---
title: "Lab 7: Outliers"
author: "Instruction sheet"
number-sections: true
output:
  pdf_document:
    keep_tex: false
    pandoc_args: ["--variable", "urlcolor=blue"]
geometry: margin=1in
header-includes:
  - \usepackage{amsmath}
  - \usepackage{amssymb}
  - \usepackage{tcolorbox}
---

# Overview

Please read these instructions carefully before you start working.
In this lab you will work in groups on simulated linear regression data.
One group perturbs a small number of observations to shift an estimated coefficient; another group tries to find and remove those data points and recover a coefficient estimate close to the original.

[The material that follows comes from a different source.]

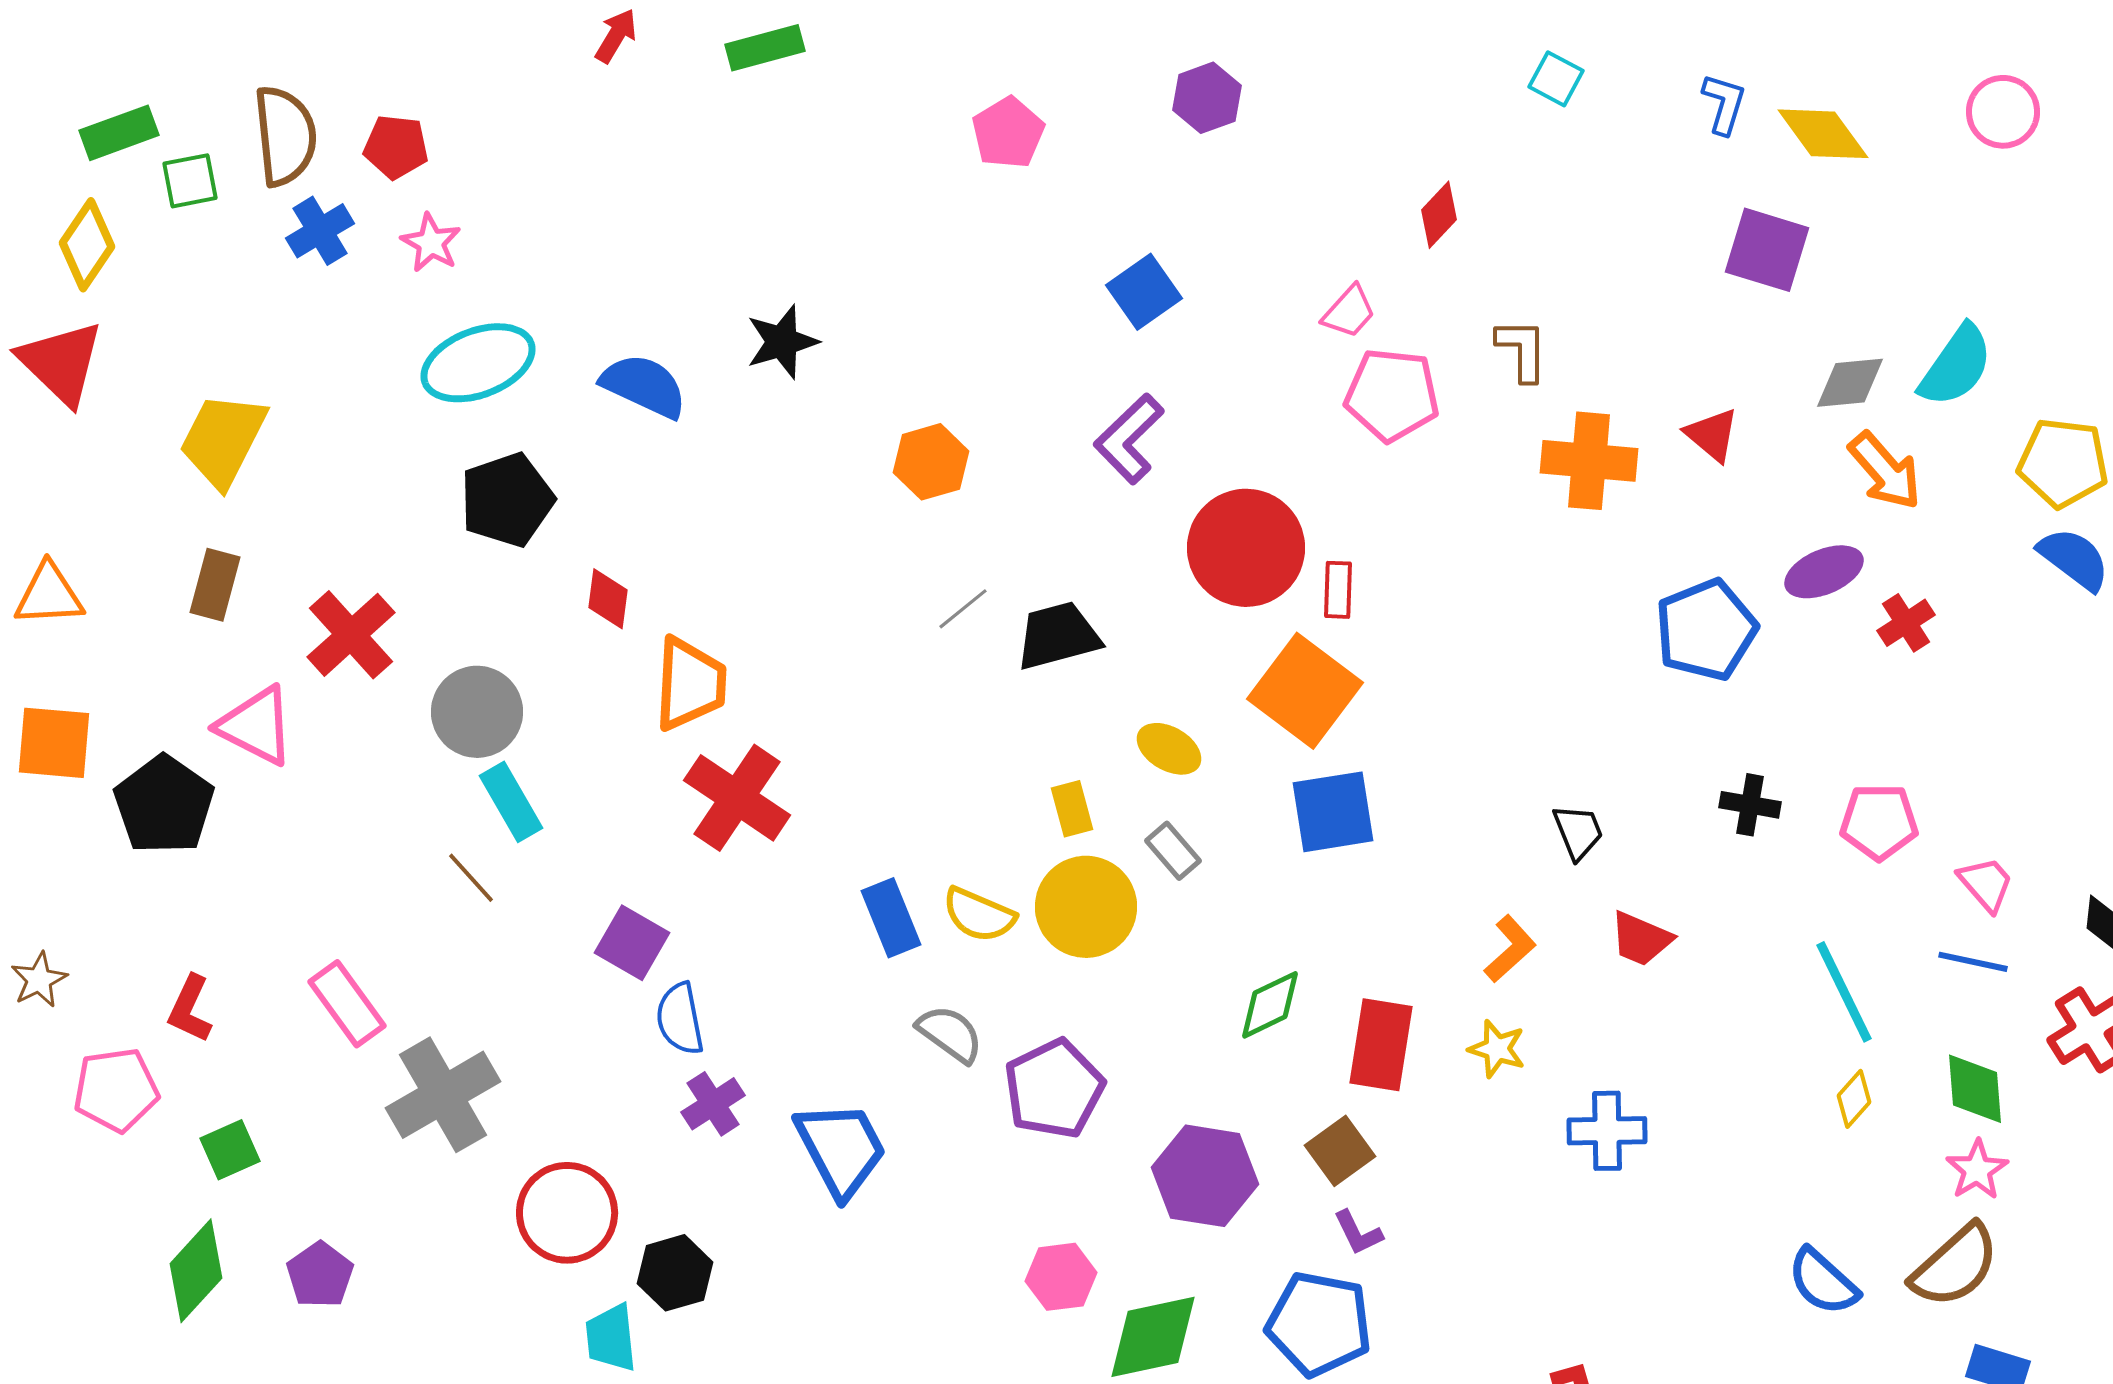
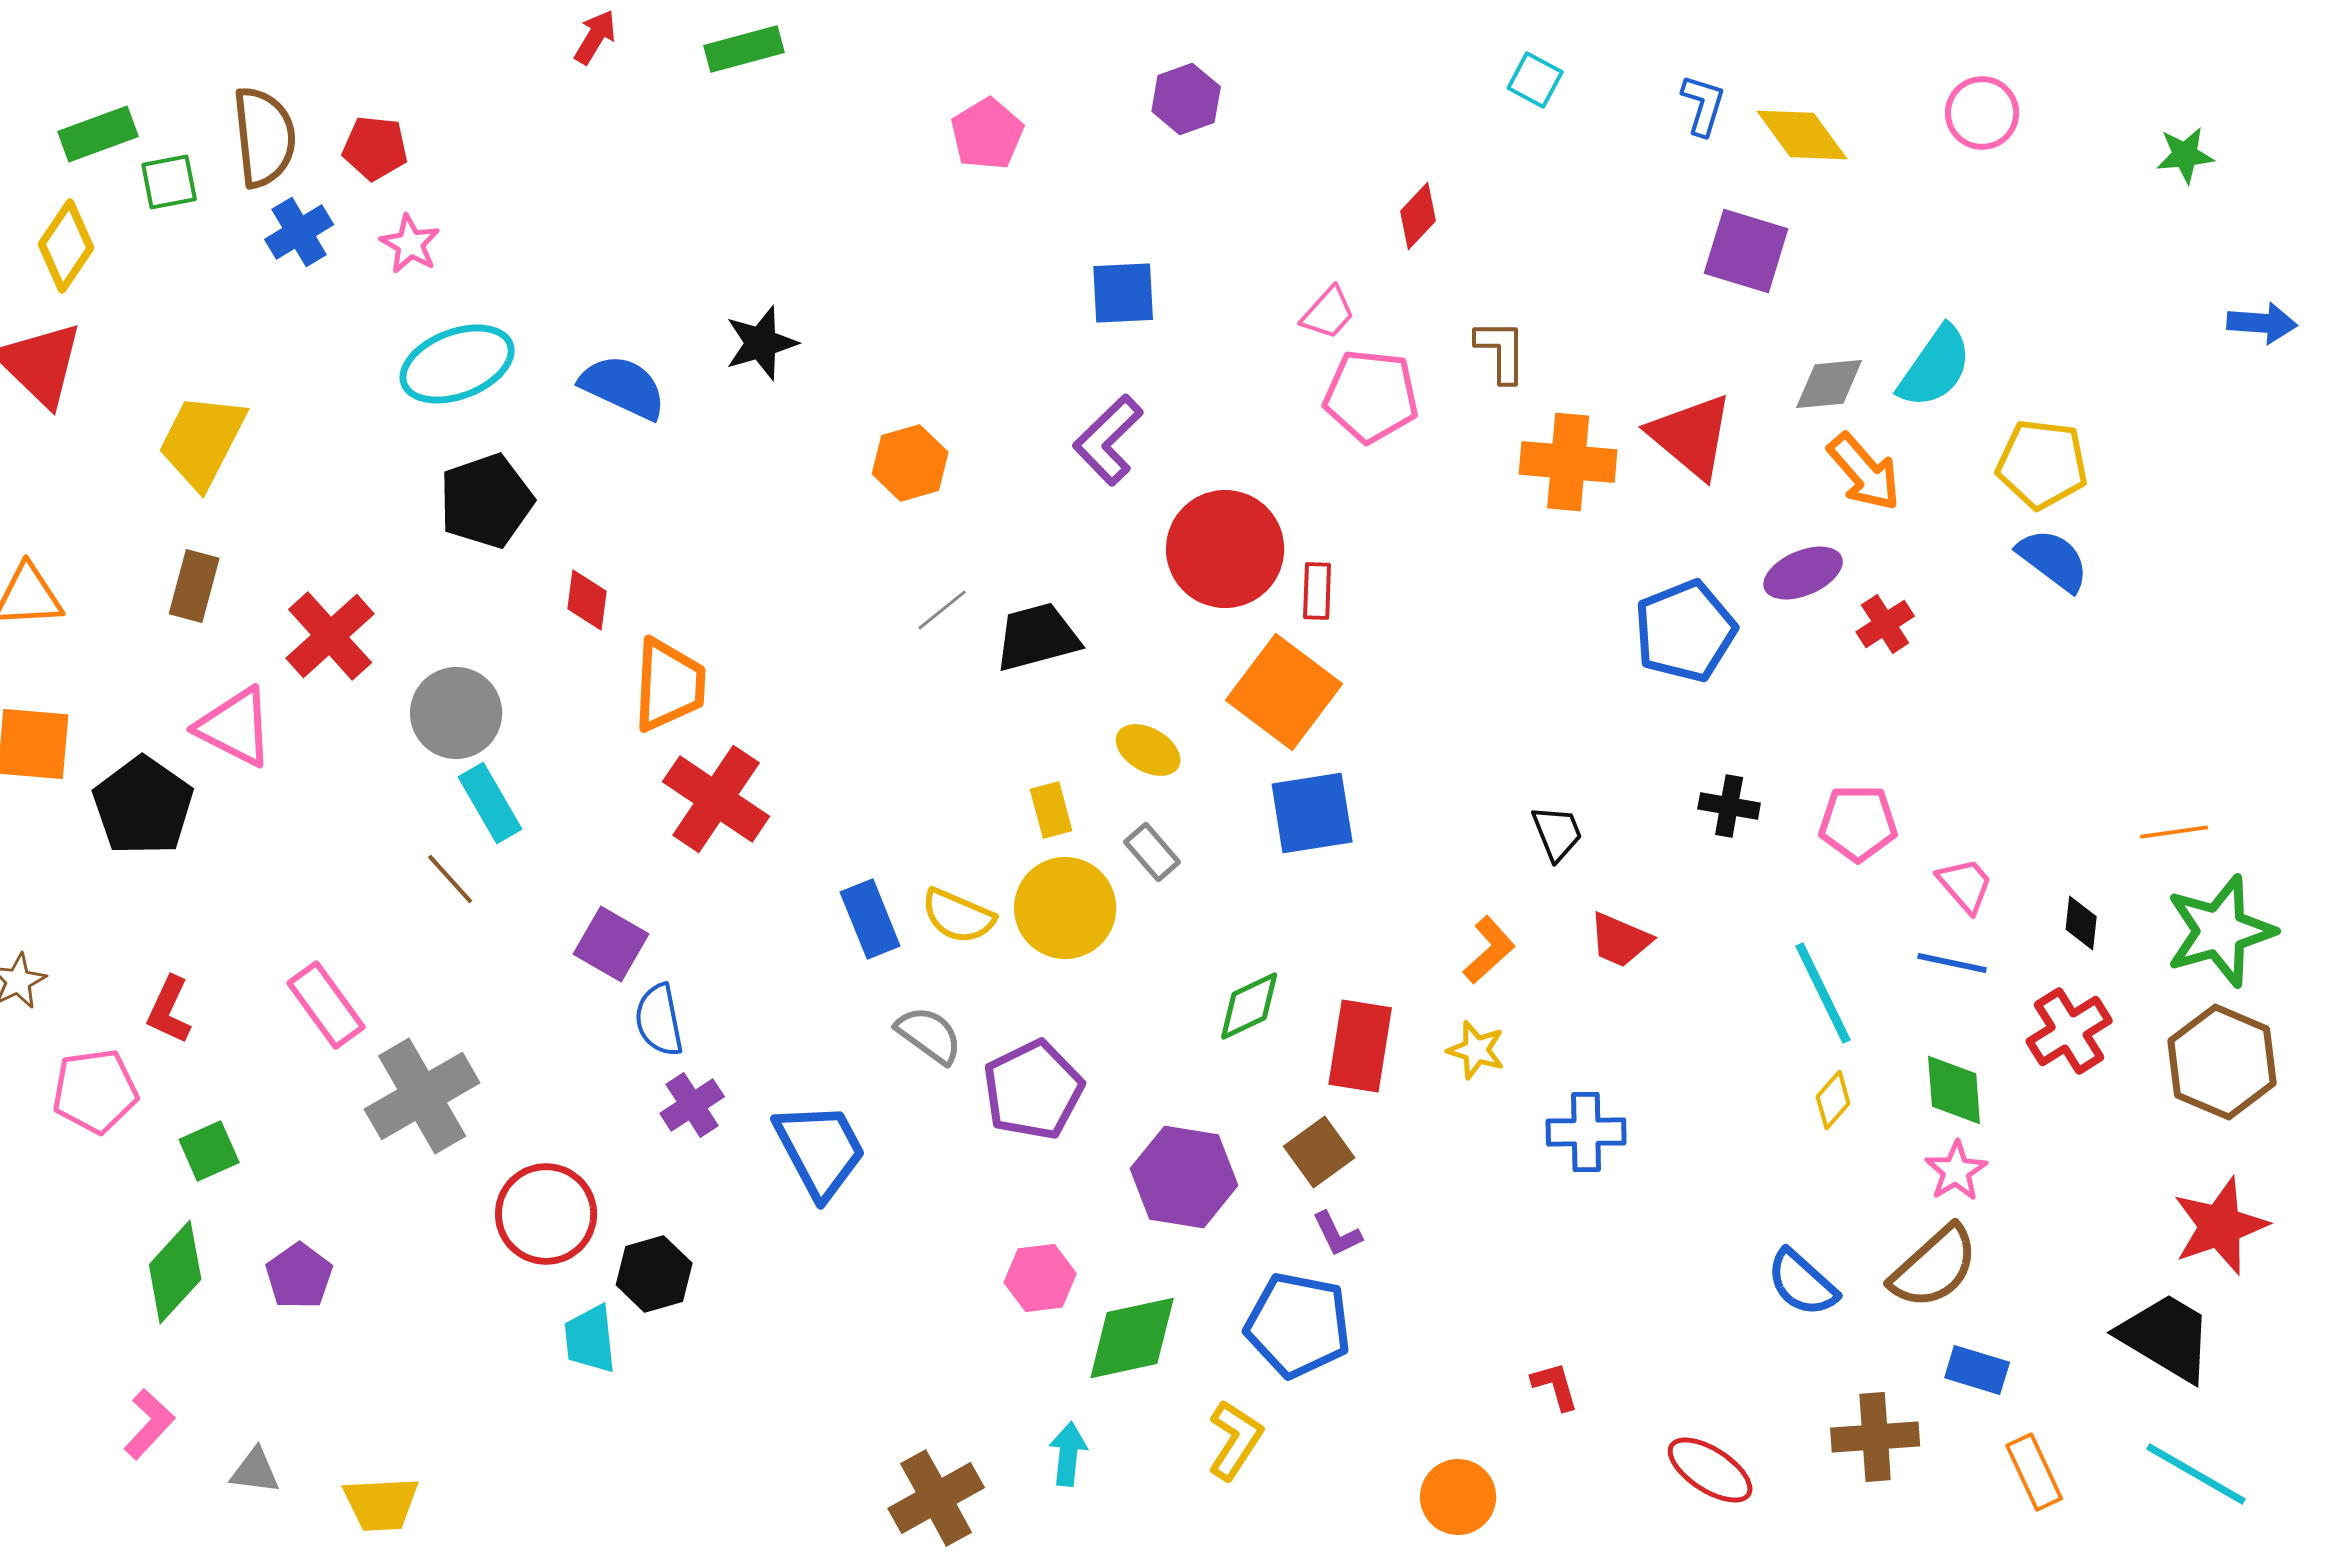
blue square: (1144, 292) -> (1123, 293), turned 32
red triangle: (1712, 435) -> (1691, 436), size x1.6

## The data-generating model

Set a seed first---this will allow you to reproduce your data exactly. 
Choose an obscure number so that teams don't end up with the same data.
Generate data as follows:

1. Sample $N$ once from a $\mathrm{Poisson}(200)$ distribution.
2. Fix $P = 20$, the number of regressors, which consist of 3 independent blocks: 
    - $x_1, \dots, x_{10}$ are normal with mean zero, unit variance, and pairwise correlation $0.1$, 
    - $x_{11}, \dots, x_{19}$ are normal with mean zero, unit variance, and pairwise correlation $0.9$,
    - $x_{20}$ is categorical, uniformly distributed on $\{a, b, c, d, e, f, g, h\}$.
3. Sample the design matrix $X \in \mathbb{R}^{N \times P}$ consisting of $N$ independent rows distributed as above.
4. Draw $\beta \in \mathbb{R}^{27}$ (the first 19 components correspond to $x_1, \ldots, x_{19}$ and the last 8 to the one-hot indicators for $x_{20}$) with independent components from a $\mathcal{N}(0, 2)$ distribution.
5. Generate $y = X\beta + \varepsilon$ with $\varepsilon \sim \mathcal{N}(0, 4 I_N)$. Note that there is no intercept. 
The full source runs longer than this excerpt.